Search code examples
node.jstypescriptapache-kafkakafkajs

How can I make my KafkaJS consumer wait indefinitely for a broker to come online?


I have a KafkaJS consumer configured as follows:

// Create the kafka client
const kafka = new Kafka({
  clientId,
  brokers,
});

// Create the consumer
const consumer = this.kafka.consumer({
  groupId,
  heartbeatInterval: 3000,
  sessionTimeout: 30000,
});

// Connect the consumer
consumer.connect().then(async (res) => {
  await this.consumer.run({
    eachMessage: async ({ topic, partition, message, heartbeat, pause }) => {
      this.subscriptionRegistrations[topic](topic, partition, message);
    },
  }).catch((err) => {
    console.log('Error running consumer!', err);

  });
}).catch(async (err) => {
  console.log('Error connecting consumer!', err);
})

Currently, when starting the application I get several connection errors like these:

{"level":"ERROR","timestamp":"2023-01-27T23:29:58.214Z","logger":"kafkajs","message":"[BrokerPool] Failed to connect to seed broker, trying another broker from the list: Connection error: connect ECONNREFUSED 127.0.0.1:9092","retryCount":0,"retryTime":246}
{"level":"ERROR","timestamp":"2023-01-27T23:29:58.463Z","logger":"kafkajs","message":"[Connection] Connection error: connect ECONNREFUSED 127.0.0.1:9092","broker":"localhost:9092","clientId":"CLIENT_ID_TEST","stack":"Error: connect ECONNREFUSED 127.0.0.1:9092\n    at TCPConnectWrap.afterConnect [as oncomplete] (node:net:1157:16)"}

The above errors are expected as I am not running a broker.
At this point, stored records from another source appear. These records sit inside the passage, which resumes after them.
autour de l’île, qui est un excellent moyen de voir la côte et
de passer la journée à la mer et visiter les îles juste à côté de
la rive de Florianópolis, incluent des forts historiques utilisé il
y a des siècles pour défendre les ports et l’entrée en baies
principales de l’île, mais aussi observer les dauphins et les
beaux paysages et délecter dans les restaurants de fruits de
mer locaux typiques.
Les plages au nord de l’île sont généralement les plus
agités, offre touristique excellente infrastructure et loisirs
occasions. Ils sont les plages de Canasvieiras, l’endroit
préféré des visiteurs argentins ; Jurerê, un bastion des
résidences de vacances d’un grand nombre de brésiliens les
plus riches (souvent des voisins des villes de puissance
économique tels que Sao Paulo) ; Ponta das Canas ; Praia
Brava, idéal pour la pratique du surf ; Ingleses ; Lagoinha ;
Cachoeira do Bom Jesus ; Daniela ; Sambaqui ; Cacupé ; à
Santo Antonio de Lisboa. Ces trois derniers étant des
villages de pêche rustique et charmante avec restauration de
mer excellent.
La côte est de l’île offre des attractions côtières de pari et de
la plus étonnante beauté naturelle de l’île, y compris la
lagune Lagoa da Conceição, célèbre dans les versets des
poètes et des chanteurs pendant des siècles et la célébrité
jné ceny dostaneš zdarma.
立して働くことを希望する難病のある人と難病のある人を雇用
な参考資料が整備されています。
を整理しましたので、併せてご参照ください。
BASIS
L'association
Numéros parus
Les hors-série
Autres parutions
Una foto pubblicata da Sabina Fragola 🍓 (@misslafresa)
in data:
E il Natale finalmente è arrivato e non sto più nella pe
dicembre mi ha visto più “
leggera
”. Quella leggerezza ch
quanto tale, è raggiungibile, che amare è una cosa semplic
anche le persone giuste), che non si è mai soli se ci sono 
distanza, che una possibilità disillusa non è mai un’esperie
Then followed by:

KafkaJSNonRetriableError
  Caused by: KafkaJSConnectionError: Connection error: connect ECONNREFUSED 127.0.0.1:9092
    at Socket.onError (/path/to/project/node_modules/kafkajs/src/network/connection.js:210:23)
    at Socket.emit (node:events:526:28)
    at emitErrorNT (node:internal/streams/destroy:157:8)
    at emitErrorCloseNT (node:internal/streams/destroy:122:3)
    at processTicksAndRejections (node:internal/process/task_queues:83:21)
[ERROR] 23:29:59 KafkaJSNumberOfRetriesExceeded: Connection error: connect ECONNREFUSED 127.0.0.1:9092

At which point the application hangs. It doesn't crash. I also get the error I logged in the catch block of consumer.connect():

Error connecting consumer KafkaJSNonRetriableError
  Caused by: KafkaJSConnectionError: Connection error: connect ECONNREFUSED 127.0.0.1:9092
    at Socket.onError (/path/to/project/node_modules/kafkajs/src/network/connection.js:210:23)
    ... 3 lines matching cause stack trace ...
    at processTicksAndRejections (node:internal/process/task_queues:83:21) {
  name: 'KafkaJSNumberOfRetriesExceeded',
  retriable: false,
  helpUrl: undefined,
  retryCount: 5,
  retryTime: 3636,
  [cause]: KafkaJSConnectionError: Connection error: connect ECONNREFUSED 127.0.0.1:9092
      at Socket.onError (/path/to/project/node_modules/kafkajs/src/network/connection.js:210:23)
      at Socket.emit (node:events:526:28)
      at emitErrorNT (node:internal/streams/destroy:157:8)
      at emitErrorCloseNT (node:internal/streams/destroy:122:3)
      at processTicksAndRejections (node:internal/process/task_queues:83:21) {
    retriable: true,
    helpUrl: undefined,
    broker: 'localhost:9092',
    code: 'ECONNREFUSED',
    [cause]: undefined
  }
}

I would like my application to be able to start up before the Kafka broker it is configured to connect to. In this scenario, KafkaJS would continue to retry the connection indefinitely until a broker is available. Ideally this would also work as a reconnection strategy if the broker goes down KafkaJS would continue to try to reconnect indefinitely until the broker come back online. From what I have read in the docs, this is how it is supposed to behave, but it's not doing that for me. Perhaps I have set up my client incorrectly. Thank you for the input!


Solution

  • I'd recommend using AdminClient instead to "ping" the cluster, first.

    But, you can retry the connection after catching the KafkaJSNumberOfRetriesExceeded error.

    const consumer = ...
    while (true) {
      try {
        await consumer.connect();
        break;
      } catch (err) {
        console.log('Error connecting consumer!', err);
        if (err instanceof KafkaJSNonRetriableError && err.name === 'KafkaJSNumberOfRetriesExceeded') {
          console.log('retrying connection...');
          continue; 
        }
        console.error('unknown error ' + err);
        break;
      }
    } 
    await consumer.run() ... 
    

    Ideally this would also work as a reconnection strategy if the broker goes down KafkaJS would continue to try to reconnect indefinitely until the broker come back online

    Or... You run more than one broker, and therefore have a highly available Kafka cluster that clients can connect to.


    If you ran your code in Docker/Kubernetes with a restart policy, you could just let the process crash, and a new container would restart on its own. You could implement the same with supervisord.